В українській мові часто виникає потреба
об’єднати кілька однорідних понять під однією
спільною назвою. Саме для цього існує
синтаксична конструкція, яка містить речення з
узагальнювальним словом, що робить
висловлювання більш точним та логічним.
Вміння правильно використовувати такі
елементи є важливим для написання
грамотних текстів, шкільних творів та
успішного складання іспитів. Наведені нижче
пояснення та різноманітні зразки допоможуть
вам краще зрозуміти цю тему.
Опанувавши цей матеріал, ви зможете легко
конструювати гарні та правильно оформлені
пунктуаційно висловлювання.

* * *

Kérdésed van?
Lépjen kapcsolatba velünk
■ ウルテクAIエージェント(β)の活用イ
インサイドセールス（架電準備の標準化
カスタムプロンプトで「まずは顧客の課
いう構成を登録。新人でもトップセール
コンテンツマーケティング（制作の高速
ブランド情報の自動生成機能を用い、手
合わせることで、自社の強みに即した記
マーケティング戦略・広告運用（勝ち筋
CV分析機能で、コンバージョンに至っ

* * *

● **Your objective**
Each line holding the word "правильно" must be pulled from the records.

● **Solution to this task**
Вміння правильно використовувати такі
конструювати гарні та правильно оформлені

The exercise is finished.